Please repeat the entries word for word and keep the images out.

Supplied data: Begin

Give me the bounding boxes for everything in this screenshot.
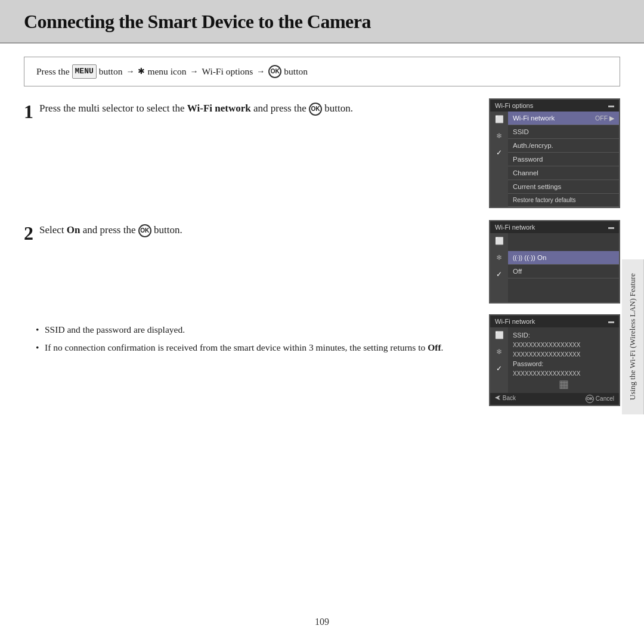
menu-item-off: Off bbox=[508, 265, 619, 278]
step-2-row: 2 Select On and press the OK button. Wi-… bbox=[24, 220, 620, 304]
screen1-body: ⬜ ❄ ✓ Wi-Fi network OFF ▶ SSID bbox=[490, 112, 619, 207]
wrench-icon-3: ✓ bbox=[496, 364, 502, 373]
notes-and-screen3: SSID and the password are displayed. If … bbox=[24, 314, 620, 406]
screen2-header: Wi-Fi network ▬ bbox=[490, 221, 619, 233]
screen2-menu: ((·)) ((·)) On Off bbox=[508, 233, 619, 302]
step-1-plain3: button. bbox=[322, 103, 353, 114]
wifi-menu-icon: ✱ bbox=[138, 65, 145, 78]
ok-icon-step1: OK bbox=[309, 103, 322, 116]
wrench-icon-2: ✓ bbox=[496, 270, 502, 278]
screen2-title: Wi-Fi network bbox=[495, 224, 535, 231]
camera-icon-2: ⬜ bbox=[495, 237, 504, 245]
screen3-info: SSID: XXXXXXXXXXXXXXXXX XXXXXXXXXXXXXXXX… bbox=[508, 327, 619, 393]
step-2-bold: On bbox=[67, 224, 80, 236]
screen1-title: Wi-Fi options bbox=[495, 102, 533, 109]
menu-item-password: Password bbox=[508, 153, 619, 166]
title-bar: Connecting the Smart Device to the Camer… bbox=[0, 0, 644, 44]
step-1-number: 1 bbox=[24, 102, 33, 121]
ssid-value2: XXXXXXXXXXXXXXXXX bbox=[513, 351, 580, 358]
page-title: Connecting the Smart Device to the Camer… bbox=[24, 11, 620, 33]
step-1-screen: Wi-Fi options ▬ ⬜ ❄ ✓ Wi-Fi network OF bbox=[489, 98, 620, 208]
arrow3: → bbox=[256, 65, 265, 78]
step-2-text: Select On and press the OK button. bbox=[39, 222, 471, 238]
screen3-header: Wi-Fi network ▬ bbox=[490, 315, 619, 327]
password-value: XXXXXXXXXXXXXXXXX bbox=[513, 370, 580, 377]
menu-item-wifi-network: Wi-Fi network OFF ▶ bbox=[508, 112, 619, 125]
screen1-header-icon: ▬ bbox=[608, 102, 614, 109]
screen3-title: Wi-Fi network bbox=[495, 318, 535, 325]
step-1-plain: Press the multi selector to select the bbox=[39, 103, 187, 114]
ssid-label: SSID: bbox=[513, 332, 530, 339]
ok-icon-nav: OK bbox=[268, 65, 281, 78]
menu-item-restore: Restore factory defaults bbox=[508, 194, 619, 207]
screen1-menu: Wi-Fi network OFF ▶ SSID Auth./encryp. P… bbox=[508, 112, 619, 207]
step-1-bold: Wi-Fi network bbox=[187, 103, 251, 114]
cancel-label: OK Cancel bbox=[586, 395, 614, 403]
camera-icon-1: ⬜ bbox=[495, 115, 504, 123]
nav-hint-box: Press the MENU button → ✱ menu icon → Wi… bbox=[24, 57, 620, 86]
menu-item-channel: Channel bbox=[508, 166, 619, 180]
step-1-plain2: and press the bbox=[251, 103, 309, 114]
camera-screen-2: Wi-Fi network ▬ ⬜ ❄ ✓ bbox=[489, 220, 620, 304]
screen3-footer: ⮜ Back OK Cancel bbox=[490, 393, 619, 405]
step-2-plain2: and press the bbox=[80, 224, 138, 236]
screen3-header-icon: ▬ bbox=[608, 318, 614, 324]
nav-hint-text1: button bbox=[99, 64, 123, 78]
main-content: Press the MENU button → ✱ menu icon → Wi… bbox=[0, 57, 644, 406]
step-1-text: Press the multi selector to select the W… bbox=[39, 101, 471, 116]
step-2-number: 2 bbox=[24, 224, 33, 243]
menu-item-wifi-network-value: OFF ▶ bbox=[595, 114, 614, 122]
note-1: SSID and the password are displayed. bbox=[36, 323, 471, 338]
step-3-screen: Wi-Fi network ▬ ⬜ ❄ ✓ SSID: XXXXXXXX bbox=[489, 314, 620, 406]
side-tab: Using the Wi-Fi (Wireless LAN) Feature bbox=[622, 259, 644, 414]
wrench-icon-1: ✓ bbox=[496, 148, 502, 157]
nav-hint-text4: button bbox=[284, 64, 308, 78]
menu-item-current: Current settings bbox=[508, 180, 619, 194]
wifi-on-label: ((·)) ((·)) On bbox=[513, 254, 546, 261]
menu-item-wifi-network-label: Wi-Fi network bbox=[513, 114, 555, 122]
ok-small-icon: OK bbox=[586, 395, 594, 403]
step-2-screen: Wi-Fi network ▬ ⬜ ❄ ✓ bbox=[489, 220, 620, 304]
ok-icon-step2: OK bbox=[138, 224, 151, 237]
menu-item-auth: Auth./encryp. bbox=[508, 139, 619, 153]
menu-key: MENU bbox=[72, 64, 97, 79]
screen1-header: Wi-Fi options ▬ bbox=[490, 100, 619, 112]
step-2-left: 2 Select On and press the OK button. bbox=[24, 220, 471, 243]
camera-screen-1: Wi-Fi options ▬ ⬜ ❄ ✓ Wi-Fi network OF bbox=[489, 98, 620, 208]
screen2-sidebar: ⬜ ❄ ✓ bbox=[490, 233, 508, 302]
step-1-row: 1 Press the multi selector to select the… bbox=[24, 98, 620, 208]
camera-icon-3: ⬜ bbox=[495, 331, 504, 339]
arrow1: → bbox=[126, 65, 134, 78]
notes-list: SSID and the password are displayed. If … bbox=[24, 323, 471, 356]
password-label-row: Password: bbox=[513, 359, 614, 369]
step-1-left: 1 Press the multi selector to select the… bbox=[24, 98, 471, 121]
ssid-value2-row: XXXXXXXXXXXXXXXXX bbox=[513, 349, 614, 359]
password-value-row: XXXXXXXXXXXXXXXXX bbox=[513, 369, 614, 378]
ssid-value1-row: XXXXXXXXXXXXXXXXX bbox=[513, 340, 614, 349]
screen2-body: ⬜ ❄ ✓ ((·)) ((·)) On bbox=[490, 233, 619, 302]
screen2-header-icon: ▬ bbox=[608, 224, 614, 230]
snowflake-icon-2: ❄ bbox=[496, 253, 502, 262]
nav-hint-text3: Wi-Fi options bbox=[202, 64, 253, 78]
notes-section: SSID and the password are displayed. If … bbox=[24, 314, 471, 360]
steps-container: 1 Press the multi selector to select the… bbox=[24, 98, 620, 304]
back-label: ⮜ Back bbox=[495, 395, 516, 403]
note-2: If no connection confirmation is receive… bbox=[36, 340, 471, 355]
menu-item-on: ((·)) ((·)) On bbox=[508, 251, 619, 265]
screen3-sidebar: ⬜ ❄ ✓ bbox=[490, 327, 508, 393]
nav-hint-text2: menu icon bbox=[147, 64, 186, 78]
ssid-label-row: SSID: bbox=[513, 330, 614, 340]
snowflake-icon-1: ❄ bbox=[496, 132, 502, 140]
password-label: Password: bbox=[513, 360, 543, 367]
screen1-sidebar: ⬜ ❄ ✓ bbox=[490, 112, 508, 207]
qr-icon: ▦ bbox=[559, 377, 569, 391]
snowflake-icon-3: ❄ bbox=[496, 348, 502, 356]
nav-hint-prefix: Press the bbox=[36, 64, 70, 78]
page-number: 109 bbox=[0, 617, 644, 627]
ssid-value1: XXXXXXXXXXXXXXXXX bbox=[513, 342, 580, 348]
camera-screen-3: Wi-Fi network ▬ ⬜ ❄ ✓ SSID: XXXXXXXX bbox=[489, 314, 620, 406]
step-2-plain3: button. bbox=[151, 224, 182, 236]
step-2-plain: Select bbox=[39, 224, 67, 236]
arrow2: → bbox=[190, 65, 198, 78]
menu-item-ssid: SSID bbox=[508, 125, 619, 139]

Supplied data: End

● **Solved exercise**
Give me the bounding boxes for everything in this screenshot.
menu-item-off: Off bbox=[508, 265, 619, 278]
step-2-row: 2 Select On and press the OK button. Wi-… bbox=[24, 220, 620, 304]
screen1-body: ⬜ ❄ ✓ Wi-Fi network OFF ▶ SSID bbox=[490, 112, 619, 207]
wrench-icon-3: ✓ bbox=[496, 364, 502, 373]
notes-and-screen3: SSID and the password are displayed. If … bbox=[24, 314, 620, 406]
screen2-header: Wi-Fi network ▬ bbox=[490, 221, 619, 233]
screen2-menu: ((·)) ((·)) On Off bbox=[508, 233, 619, 302]
step-1-plain3: button. bbox=[322, 103, 353, 114]
wifi-menu-icon: ✱ bbox=[138, 65, 145, 78]
ok-icon-step1: OK bbox=[309, 103, 322, 116]
wrench-icon-2: ✓ bbox=[496, 270, 502, 278]
screen2-title: Wi-Fi network bbox=[495, 224, 535, 231]
camera-icon-2: ⬜ bbox=[495, 237, 504, 245]
screen3-info: SSID: XXXXXXXXXXXXXXXXX XXXXXXXXXXXXXXXX… bbox=[508, 327, 619, 393]
step-2-bold: On bbox=[67, 224, 80, 236]
screen1-title: Wi-Fi options bbox=[495, 102, 533, 109]
menu-item-password: Password bbox=[508, 153, 619, 166]
title-bar: Connecting the Smart Device to the Camer… bbox=[0, 0, 644, 44]
step-1-number: 1 bbox=[24, 102, 33, 121]
ssid-value2: XXXXXXXXXXXXXXXXX bbox=[513, 351, 580, 358]
page-title: Connecting the Smart Device to the Camer… bbox=[24, 11, 620, 33]
step-1-screen: Wi-Fi options ▬ ⬜ ❄ ✓ Wi-Fi network OF bbox=[489, 98, 620, 208]
arrow3: → bbox=[256, 65, 265, 78]
step-2-text: Select On and press the OK button. bbox=[39, 222, 471, 238]
screen3-header: Wi-Fi network ▬ bbox=[490, 315, 619, 327]
password-value: XXXXXXXXXXXXXXXXX bbox=[513, 370, 580, 377]
menu-item-wifi-network: Wi-Fi network OFF ▶ bbox=[508, 112, 619, 125]
screen1-header-icon: ▬ bbox=[608, 102, 614, 109]
screen3-title: Wi-Fi network bbox=[495, 318, 535, 325]
step-1-plain: Press the multi selector to select the bbox=[39, 103, 187, 114]
ssid-label: SSID: bbox=[513, 332, 530, 339]
ok-icon-nav: OK bbox=[268, 65, 281, 78]
menu-item-restore: Restore factory defaults bbox=[508, 194, 619, 207]
screen1-menu: Wi-Fi network OFF ▶ SSID Auth./encryp. P… bbox=[508, 112, 619, 207]
step-1-bold: Wi-Fi network bbox=[187, 103, 251, 114]
cancel-label: OK Cancel bbox=[586, 395, 614, 403]
camera-icon-1: ⬜ bbox=[495, 115, 504, 123]
nav-hint-box: Press the MENU button → ✱ menu icon → Wi… bbox=[24, 57, 620, 86]
menu-item-channel: Channel bbox=[508, 166, 619, 180]
step-1-plain2: and press the bbox=[251, 103, 309, 114]
camera-screen-2: Wi-Fi network ▬ ⬜ ❄ ✓ bbox=[489, 220, 620, 304]
screen3-footer: ⮜ Back OK Cancel bbox=[490, 393, 619, 405]
step-2-plain2: and press the bbox=[80, 224, 138, 236]
screen3-header-icon: ▬ bbox=[608, 318, 614, 324]
nav-hint-text1: button bbox=[99, 64, 123, 78]
main-content: Press the MENU button → ✱ menu icon → Wi… bbox=[0, 57, 644, 406]
step-1-text: Press the multi selector to select the W… bbox=[39, 101, 471, 116]
step-2-number: 2 bbox=[24, 224, 33, 243]
menu-item-wifi-network-value: OFF ▶ bbox=[595, 114, 614, 122]
note-1: SSID and the password are displayed. bbox=[36, 323, 471, 338]
step-3-screen: Wi-Fi network ▬ ⬜ ❄ ✓ SSID: XXXXXXXX bbox=[489, 314, 620, 406]
side-tab: Using the Wi-Fi (Wireless LAN) Feature bbox=[622, 259, 644, 414]
wrench-icon-1: ✓ bbox=[496, 148, 502, 157]
nav-hint-text4: button bbox=[284, 64, 308, 78]
menu-item-current: Current settings bbox=[508, 180, 619, 194]
wifi-on-label: ((·)) ((·)) On bbox=[513, 254, 546, 261]
menu-item-wifi-network-label: Wi-Fi network bbox=[513, 114, 555, 122]
ok-small-icon: OK bbox=[586, 395, 594, 403]
step-2-screen: Wi-Fi network ▬ ⬜ ❄ ✓ bbox=[489, 220, 620, 304]
ok-icon-step2: OK bbox=[138, 224, 151, 237]
menu-item-auth: Auth./encryp. bbox=[508, 139, 619, 153]
menu-key: MENU bbox=[72, 64, 97, 79]
screen1-header: Wi-Fi options ▬ bbox=[490, 100, 619, 112]
step-2-left: 2 Select On and press the OK button. bbox=[24, 220, 471, 243]
camera-screen-1: Wi-Fi options ▬ ⬜ ❄ ✓ Wi-Fi network OF bbox=[489, 98, 620, 208]
screen2-sidebar: ⬜ ❄ ✓ bbox=[490, 233, 508, 302]
step-1-row: 1 Press the multi selector to select the… bbox=[24, 98, 620, 208]
camera-icon-3: ⬜ bbox=[495, 331, 504, 339]
arrow1: → bbox=[126, 65, 134, 78]
notes-list: SSID and the password are displayed. If … bbox=[24, 323, 471, 356]
password-label-row: Password: bbox=[513, 359, 614, 369]
step-1-left: 1 Press the multi selector to select the… bbox=[24, 98, 471, 121]
ssid-value2-row: XXXXXXXXXXXXXXXXX bbox=[513, 349, 614, 359]
password-value-row: XXXXXXXXXXXXXXXXX bbox=[513, 369, 614, 378]
ssid-value1-row: XXXXXXXXXXXXXXXXX bbox=[513, 340, 614, 349]
screen2-body: ⬜ ❄ ✓ ((·)) ((·)) On bbox=[490, 233, 619, 302]
screen2-header-icon: ▬ bbox=[608, 224, 614, 230]
snowflake-icon-2: ❄ bbox=[496, 253, 502, 262]
nav-hint-text3: Wi-Fi options bbox=[202, 64, 253, 78]
notes-section: SSID and the password are displayed. If … bbox=[24, 314, 471, 360]
steps-container: 1 Press the multi selector to select the… bbox=[24, 98, 620, 304]
back-label: ⮜ Back bbox=[495, 395, 516, 403]
note-2: If no connection confirmation is receive… bbox=[36, 340, 471, 355]
menu-item-on: ((·)) ((·)) On bbox=[508, 251, 619, 265]
screen3-sidebar: ⬜ ❄ ✓ bbox=[490, 327, 508, 393]
nav-hint-text2: menu icon bbox=[147, 64, 186, 78]
ssid-label-row: SSID: bbox=[513, 330, 614, 340]
snowflake-icon-1: ❄ bbox=[496, 132, 502, 140]
password-label: Password: bbox=[513, 360, 543, 367]
screen1-sidebar: ⬜ ❄ ✓ bbox=[490, 112, 508, 207]
qr-icon: ▦ bbox=[559, 377, 569, 391]
snowflake-icon-3: ❄ bbox=[496, 348, 502, 356]
nav-hint-prefix: Press the bbox=[36, 64, 70, 78]
page-number: 109 bbox=[0, 617, 644, 627]
ssid-value1: XXXXXXXXXXXXXXXXX bbox=[513, 342, 580, 348]
camera-screen-3: Wi-Fi network ▬ ⬜ ❄ ✓ SSID: XXXXXXXX bbox=[489, 314, 620, 406]
step-2-plain3: button. bbox=[151, 224, 182, 236]
step-2-plain: Select bbox=[39, 224, 67, 236]
arrow2: → bbox=[190, 65, 198, 78]
menu-item-ssid: SSID bbox=[508, 125, 619, 139]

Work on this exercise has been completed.